M.A. Kerin and T.J. Stonharn
Synopsis
A new architecture for unsupervised learning based on digital neural networks is proposed. The system lends itself easily to hardware implementation and its ability to successfully cluster real world data in real time is demonstrated. Performance levels are contrasted with those of existing methods to illustrate the new systems improved characteristics.
Key words:
Neural networks, self-organisation, digital neural models.
1. Introduction
The degree to which any intelligent machine can cope with an unpredictable and constantly changing environment, determines the level of autonomy it can realistically achieve. This in turn determines the range of real world tasks for which it will be suitable.
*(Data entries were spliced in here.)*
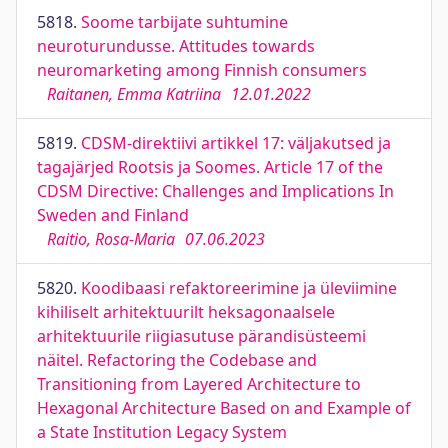
5818.
Soome tarbijate suhtumine
neuroturundusse. Attitudes towards
neuromarketing among Finnish consumers
Raitanen, Emma Katriina
12.01.2022
5819.
CDSM-direktiivi artikkel 17: väljakutsed ja
tagajärjed Rootsis ja Soomes. Article 17 of the
CDSM Directive: Challenges and Implications In
Sweden and Finland
Raitio, Rosa-Maria
07.06.2023
5820.
Koodibaasi refaktoreerimine ja üleviimine
kihiliselt arhitektuurilt heksagonaalsele
arhitektuurile riigiasutuse pärandisüsteemi
näitel. Refactoring the Codebase and
Transitioning from Layered Architecture to
Hexagonal Architecture Based on and Example of
a State Institution Legacy System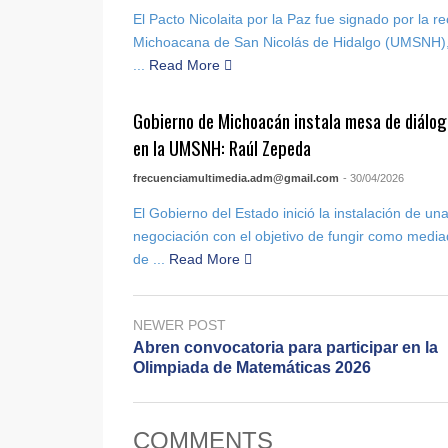
El Pacto Nicolaita por la Paz fue signado por la r
Michoacana de San Nicolás de Hidalgo (UMSNH), 
...
Read More
Gobierno de Michoacán instala mesa de diálog
en la UMSNH: Raúl Zepeda
frecuenciamultimedia.adm@gmail.com
- 30/04/2026
El Gobierno del Estado inició la instalación de u
negociación con el objetivo de fungir como media
de ...
Read More
NEWER POST
Abren convocatoria para participar en la
Olimpiada de Matemáticas 2026
COMMENTS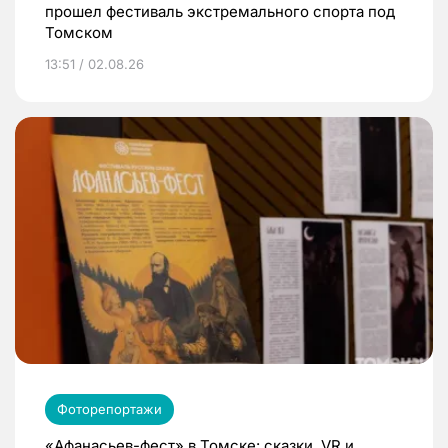
прошел фестиваль экстремального спорта под
Томском
13:51 / 02.08.26
Фоторепортажи
«Афанасьев-фест» в Томске: сказки, VR и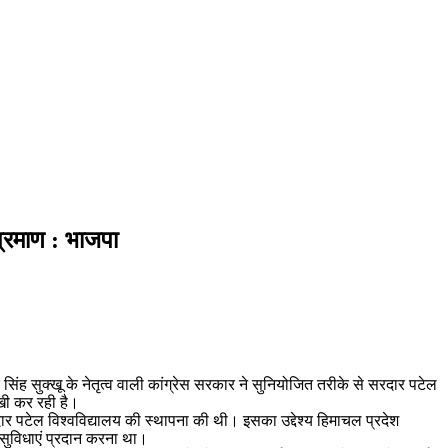
प्रमाण : भाजपा
सिंह सुक्खू के नेतृत्व वाली कांग्रेस सरकार ने सुनियोजित तरीके से सरदार पटेल
ेखी कर रही है।
 सरदार पटेल विश्वविद्यालय की स्थापना की थी। इसका उद्देश्य हिमाचल प्रदेश
क सुविधाएं प्रदान करना था।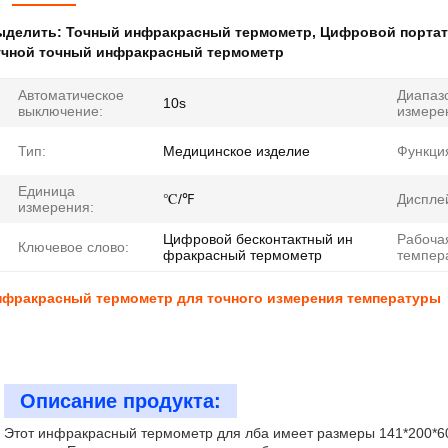
ыделить:
Точный инфракрасный термометр
,
Цифровой порта
учной точный инфракрасный термометр
Автоматическое
Диапаз
10s
выключение:
измере
Тип:
Медицинское изделие
Функци
Единица
℃/℉
Диспле
измерения:
Цифровой бесконтактный ин
Рабоча
Ключевое слово:
фракрасный термометр
темпер
нфракрасный термометр для точного измерения температуры
Описание продукта:
Этот инфракрасный термометр для лба имеет размеры 141*200*60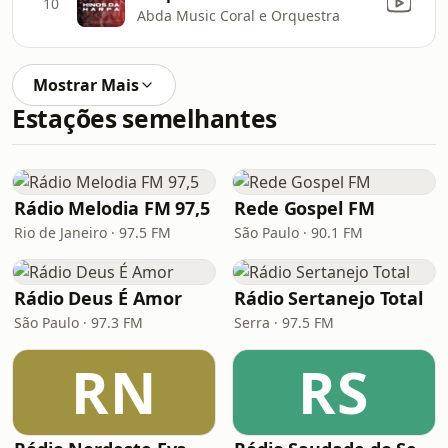
10
Abda Music Coral e Orquestra
Mostrar Mais
Estações semelhantes
Rádio Melodia FM 97,5
Rede Gospel FM
Rio de Janeiro · 97.5 FM
São Paulo · 90.1 FM
Rádio Deus É Amor
Rádio Sertanejo Total
São Paulo · 97.3 FM
Serra · 97.5 FM
RN
RS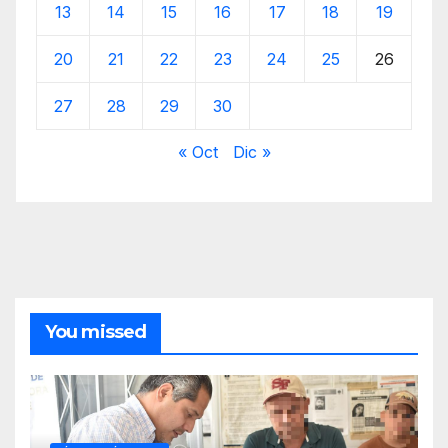
13
14
15
16
17
18
19
20
21
22
23
24
25
26
27
28
29
30
« Oct
Dic »
You missed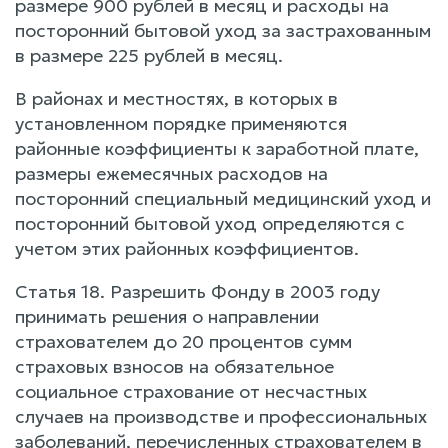
размере 900 рублей в месяц и расходы на
посторонний бытовой уход за застрахованным
в размере 225 рублей в месяц.
В районах и местностях, в которых в
установленном порядке применяются
районные коэффициенты к заработной плате,
размеры ежемесячных расходов на
посторонний специальный медицинский уход и
посторонний бытовой уход определяются с
учетом этих районных коэффициентов.
Статья 18. Разрешить Фонду в 2003 году
принимать решения о направлении
страхователем до 20 процентов сумм
страховых взносов на обязательное
социальное страхование от несчастных
случаев на производстве и профессиональных
заболеваний, перечисленных страхователем в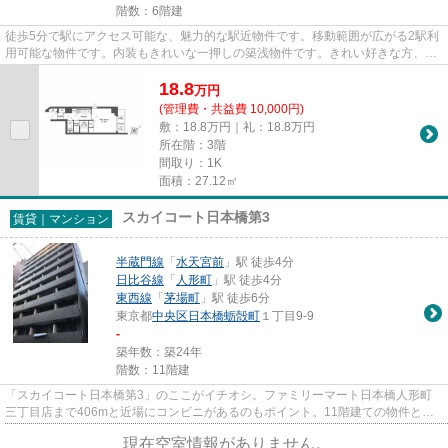
階数：6階建
徒歩5分で駅にアクセス可能な、魅力的な駅近物件です。移動範囲が広がる2駅利
用可能な物件です。内装もきれいな一押しの築浅物件です。きれい好きな方、古
い物件は苦手という方に。こ...
18.8
万
円
(管理費・共益費 10,000円)
敷：18.8万円｜礼：18.8万円
所在階：3階
間取り：1K
面積：27.12㎡
スカイコート日本橋第3
賃貸｜マンション
半蔵門線
「
水天宮前
」駅 徒歩4分
日比谷線
「
人形町
」駅 徒歩4分
東西線
「
茅場町
」駅 徒歩6分
東京都
中央区
日本橋蛎殻町
１丁目9-9
-
築年数：築24年
階数：11階建
「スカイコート日本橋第3」のここがイチオシ。ファミリーマート日本橋人形町
三丁目店まで406mと近場にコンビニがあるのもポイント。11階建ての物件とな
っています。少し喧騒を離れてい...
現在空室情報がありません。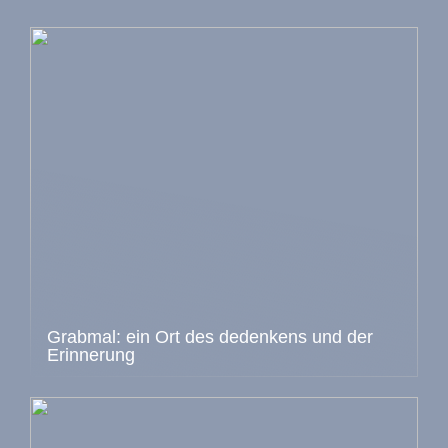
Grabmal: ein Ort des dedenkens und der
Erinnerung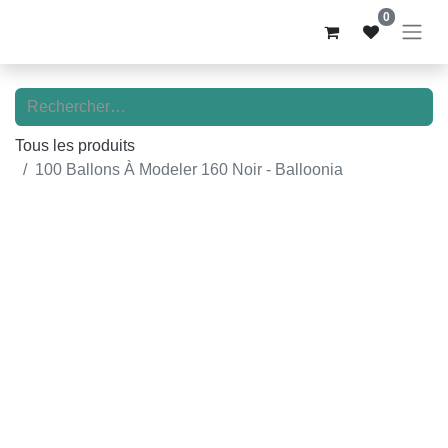
0
Tous les produits
100 Ballons À Modeler 160 Noir - Balloonia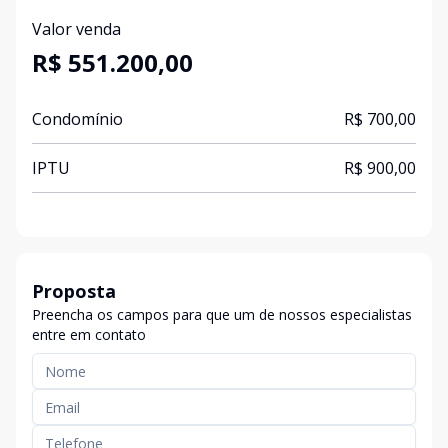
Valor venda
R$ 551.200,00
Condomínio
R$ 700,00
IPTU
R$ 900,00
Proposta
Preencha os campos para que um de nossos especialistas
entre em contato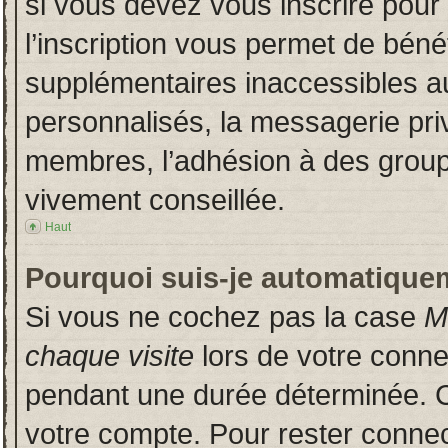
si vous devez vous inscrire pour
l’inscription vous permet de bénéf
supplémentaires inaccessibles a
personnalisés, la messagerie priv
membres, l’adhésion à des groupes
vivement conseillée.
Haut
Pourquoi suis-je automatique
Si vous ne cochez pas la case
M
chaque visite
lors de votre conn
pendant une durée déterminée. Ce
votre compte. Pour rester connec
For neural networks to fulfil their potential as a basis for autonomous systems, they must possess the ability to deal with novel experiences in a logical manner; extracting and learning relevant information from such occurrences so that they will be better equipped to deal with similar events in the future. Yet this process must be achieved without the aid of an external teacher and in such a manner that prior knowledge is complemented, not lost. Systems capable of such behaviour are said to be 'self-organising', or to perform 'unsupervised learning', and their development is a well established area of neural network research. Several architectures exist (e.g., Kohonen (1982), Carpenter & Grossberg (1987)) which will automatically categorise patterns presented to them. However the majority of such models use analogue nodes, which are difficult to implement in hardware. This paper introduces a new self-organising system based on digital nodes. Such nodes are easily realised using standard components and their fundamentally different methods of operation can result in useful characteristics.